Cystic fibrosis (CF) is a genetic, chronic and progressive disease. It is estimated that around 160,000 people worldwide suffer from it. According to the National CF Registry (Renafq), there are more than 10,000 diagnosed patients in South America, and about 1,500 patients are currently under observation in Argentina.
CF alters the normal function of the exocrine glands (sweat, pancreatic enzymes, respiratory secretions, etc.) causing damage to various organs of the body such as the respiratory system, pancreas, liver, and also the reproductive system.
In the respiratory system, almost all patients with CF secrete thick and sticky secretions that form mucous plugs that clog the bronchi and change the mechanics of breathing. More than 80% of patients are affected by the digestive system, have pancreatic insufficiency, which prevents proper absorption of food.
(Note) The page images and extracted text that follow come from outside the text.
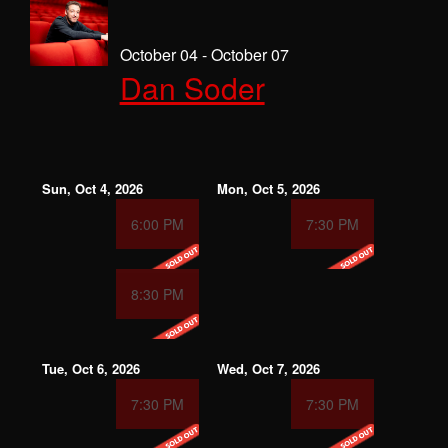
October 04 - October 07
Dan Soder
Sun, Oct 4, 2026
Mon, Oct 5, 2026
6:00 PM
7:30 PM
8:30 PM
Tue, Oct 6, 2026
Wed, Oct 7, 2026
7:30 PM
7:30 PM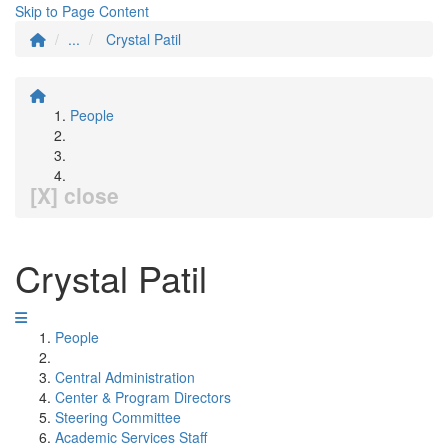
Skip to Page Content
...
Crystal Patil
People
[X] close
Crystal Patil
People
Central Administration
Center & Program Directors
Steering Committee
Academic Services Staff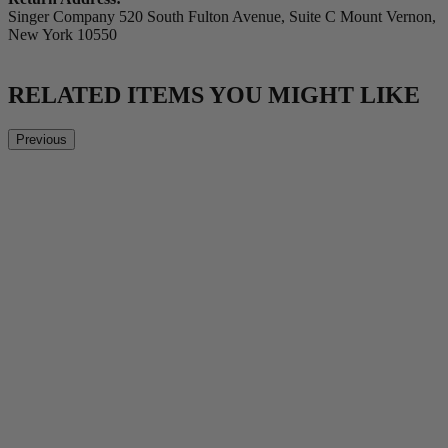
Singer Company 520 South Fulton Avenue, Suite C Mount Vernon,
New York 10550
RELATED ITEMS YOU MIGHT LIKE
Previous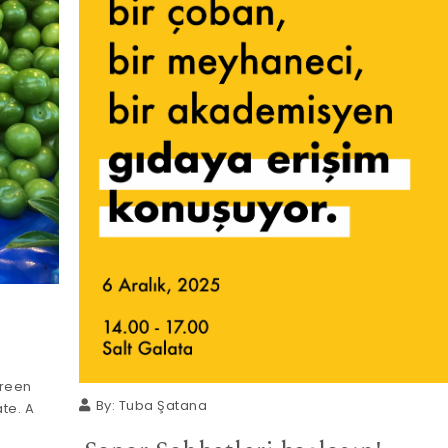
green
By:
Tuba Şatana
te. A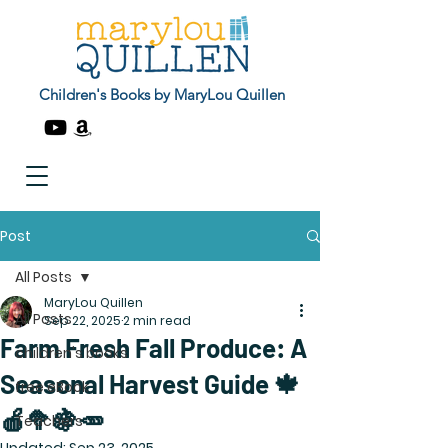
Children's Books by MaryLou Quillen
Post
All Posts
MaryLou Quillen
All Posts
Sep 22, 2025
2 min read
Farm Fresh Fall Produce: A
children's books
Seasonal Harvest Guide 🍁
free eBook
🍎🥦🍇🥕
Teachers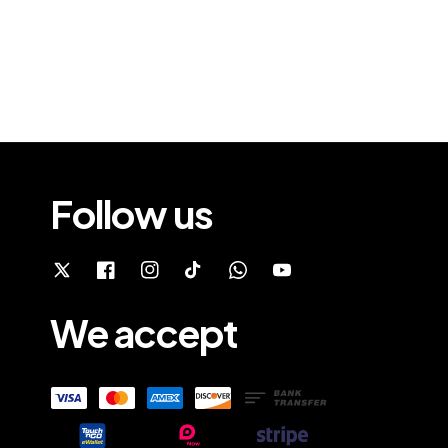
Follow us
We accept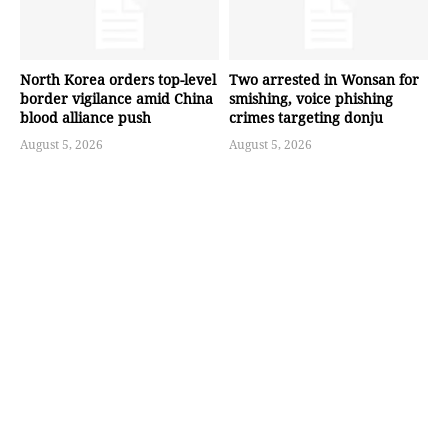
North Korea orders top-level
Two arrested in Wonsan for
border vigilance amid China
smishing, voice phishing
blood alliance push
crimes targeting donju
August 5, 2026
August 5, 2026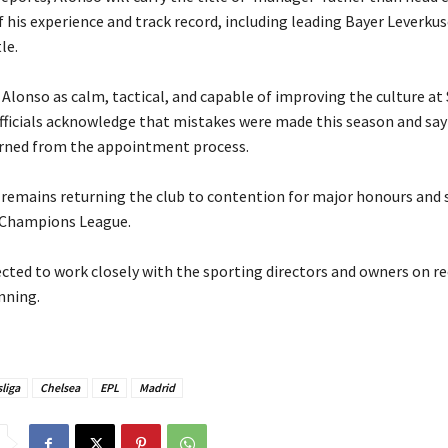
 his experience and track record, including leading Bayer Leverku
le.
s Alonso as calm, tactical, and capable of improving the culture a
officials acknowledge that mistakes were made this season and say
rned from the appointment process.
e remains returning the club to contention for major honours and 
 Champions League.
pected to work closely with the sporting directors and owners on r
nning.
liga
Chelsea
EPL
Madrid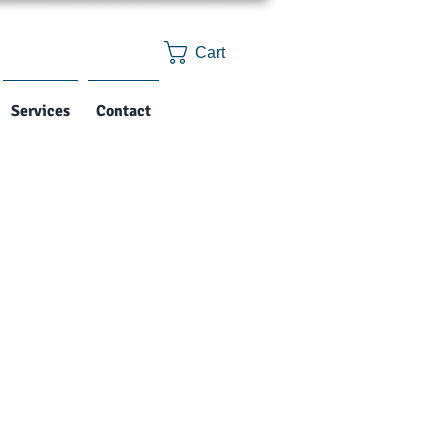
Cart
Services
Contact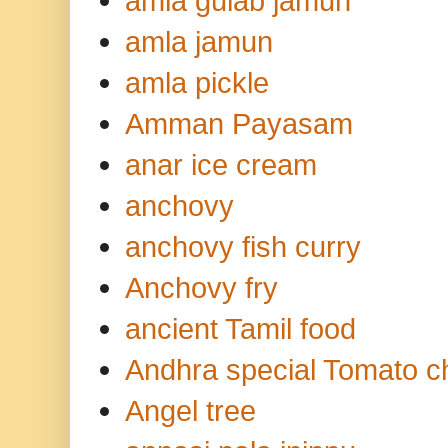
amla gulab jamun
amla jamun
amla pickle
Amman Payasam
anar ice cream
anchovy
anchovy fish curry
Anchovy fry
ancient Tamil food
Andhra special Tomato c
Angel tree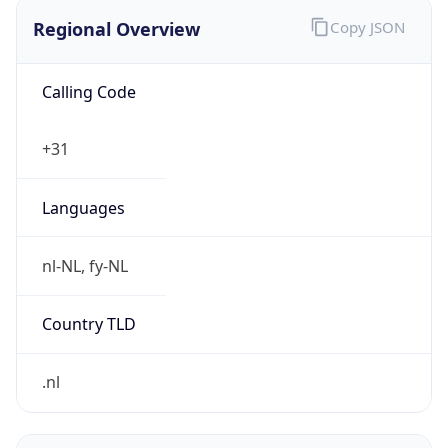
Regional Overview
Copy JSON
Calling Code
+31
Languages
nl-NL, fy-NL
Country TLD
.nl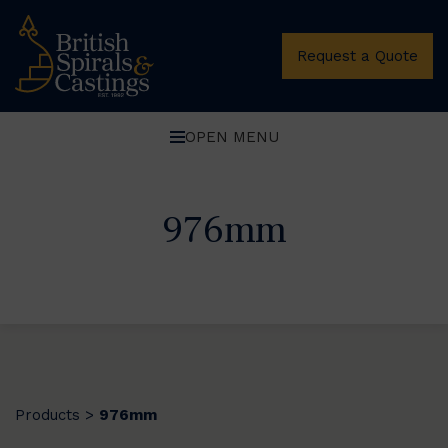
Request a Quote
OPEN MENU
976mm
Products
976mm
>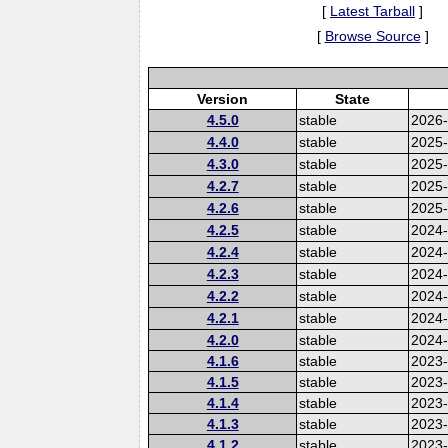
[
Latest Tarball
]
[
Browse Source
]
Version
State
4.5.0
stable
2026
4.4.0
stable
2025
4.3.0
stable
2025
4.2.7
stable
2025
4.2.6
stable
2025
4.2.5
stable
2024-
4.2.4
stable
2024
4.2.3
stable
2024
4.2.2
stable
2024
4.2.1
stable
2024
4.2.0
stable
2024
4.1.6
stable
2023-
4.1.5
stable
2023
4.1.4
stable
2023
4.1.3
stable
2023
4.1.2
stable
2023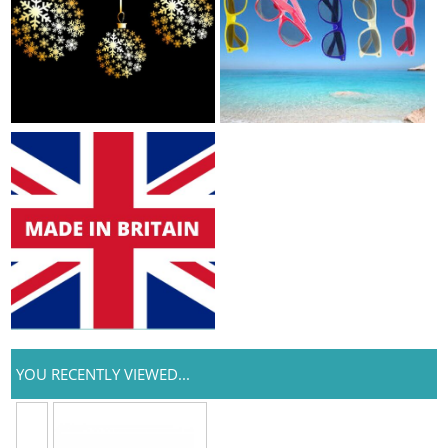
YOU RECENTLY VIEWED...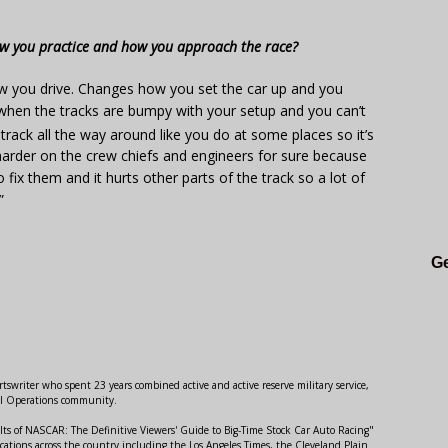
w you practice and how you approach the race?
w you drive. Changes how you set the car up and you
hen the tracks are bumpy with your setup and you can’t
 track all the way around like you do at some places so it’s
ot harder on the crew chiefs and engineers for sure because
ix them and it hurts other parts of the track so a lot of
”
Ge
swriter who spent 23 years combined active and active reserve military service,
al Operations community.
lts of NASCAR: The Definitive Viewers' Guide to Big-Time Stock Car Auto Racing"
ations across the country including the Los Angeles Times, the Cleveland Plain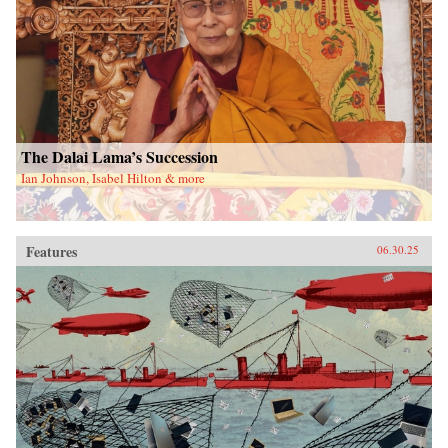
The Dalai Lama’s Succession
Ian Johnson, Isabel Hilton & more
Features
06.30.25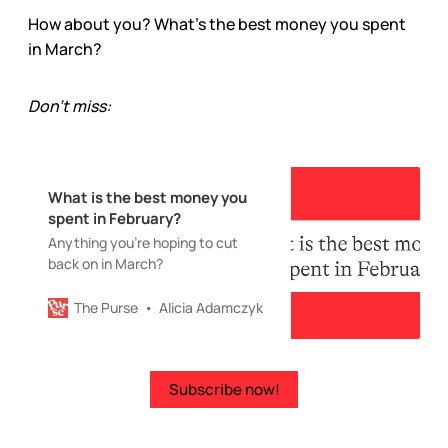
How about you? What’s the best money you spent
in March?
Don’t miss:
What is the best money you
spent in February?
Anything you’re hoping to cut
back on in March?
The Purse
Alicia Adamczyk
Subscribe now!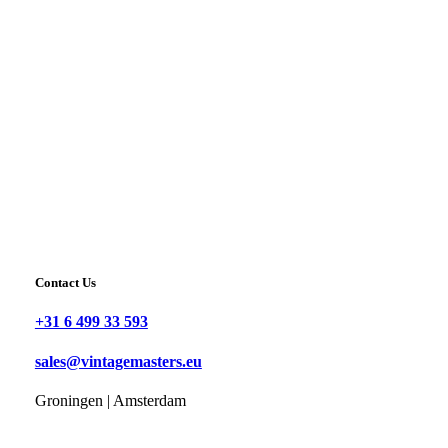
Contact Us
+31 6 499 33 593
sales@vintagemasters.eu
Groningen | Amsterdam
The sweat glands are also affected, and the amount of sodium and chloride is very high (salt), which makes their sweat saltier than usual, but makes it possible to make a diagnosis by measuring the amount of chloride and sodium in the blood. the body sweats with a sweat test, which is significantly elevated in a CF patient.
MV existed even before birth. This is a hereditary genetic disorder and you cannot get CF or pass it on to other people. This is not an infectious disease. It also does not affect intellectual ability, on the contrary, children with CF tend to be very intelligent, extremely creative and dedicated to intellectual work; Many of them achieve outstanding goals.
Detection and diagnostics
As with other diseases, a drop of blood taken from a newborn’s heel is exposed to a substance that is found in high amounts in the blood in CF called trypsin. This method is called TIR, and in our country Law 24438 (adopted in 1994) includes it in research programs.
It is essential to confirm the diagnosis of CF in a timely manner and with a high degree of adequacy, to avoid unnecessary investigations, to ensure adequate treatment, genetic counseling and access to specialized services.
Diagnosis is based on clinical criteria and laboratory tests.
CF is suspected when:
l Chronic sinus-pulmonary disease.
l Gastrointestinal or nutritional disorders.
l Salt loss syndrome.
l Azoospermia, or a sibling with CF or positive neonatal screening.
l At least 2 positive sweat tests or 2 Cftr mutations causing CF.
l Demonstration of abnormal nasal transepithelial potential difference.
l Salty sweat – Difficulty gaining weight – Stunting
l Large stools – Steatorrhea (feces)
l Chronic cough – Respiratory infections – Nasal polyps – Infertility
l Flexion of fingers – diabetes, cirrhosis of the liver.
l Prevention and treatment of respiratory diseases.
l Prevention and treatment of nutritional deficiencies.
l Prevention and treatment of other manifestations or complications.
Mental health care.
The main goal of treatment is to prevent or control the progression of the respiratory disease in order to avoid or reduce irreversible damage, which is a major prognostic marker.
l Observe periodic inspections.
l Ensure early recognition and treatment of exacerbations.
l Maintain adequate nutrition.
l Develop adaptation mechanisms.
l Build positive health habits (sports, community activities, education, environmental management, etc.).
l Ensure adequate access to and adherence to treatment, especially kinesiotherapy of the respiratory system.
The recommended frequency of monitoring is once a month in the first year of life, and then every three months. Monitoring should be carried out more often if the patient has: Exacerbation of the lungs. Present nutritional status regardless of age. Do not increase weight or height as expected for your age. There is a psychological risk. It is in inadequate socio-economic conditions. Do not follow the treatment regimen.
Treatment of damage to the respiratory system
The extent of involvement is determined by recurrent infections associated with inflammation of the lungs that already exist in neonates with CF. Once the infection is installed, a feedback process takes place. All medicines used must be clinically tested for efficacy and safety in accordance with applicable local laws and regulations.
Fundamentals of treatment
l Preventive measures – Inhalation therapy – Daily respiratory kinesiology – Anti-inflammatory drugs – Antibiotics for pulmonary exacerbations – Infection control measures – Treatment of complications – Acceptable adherence.
People with CF may have more nasal polyps (fleshy growths inside the nose) than usual.
The accumulation of polyps and mucus in the nose can lead to infections and sinusitis (inflammation or swelling of the sinuses). This can cause nasal congestion, headaches, coughing and, in some cases, loss of smell.
A man with cystic fibrosis can produce sperm, but the tubes that carry sperm (the vas deferens) may not form or become clogged with mucus. This may mean that although intercourse is normal, a man with CF may not ejaculate or regurgitate little semen.
Although a small percentage of men with CF can become pregnant naturally, most of them are infertile. Such infertility can also be seen in male CF carriers.
In women with CF, thick, sticky mucus in the reproductive system can reduce fertility.
For those women with CF who are thinking about having children, assisted reproductive techniques may be helpful and should be discussed with a doctor.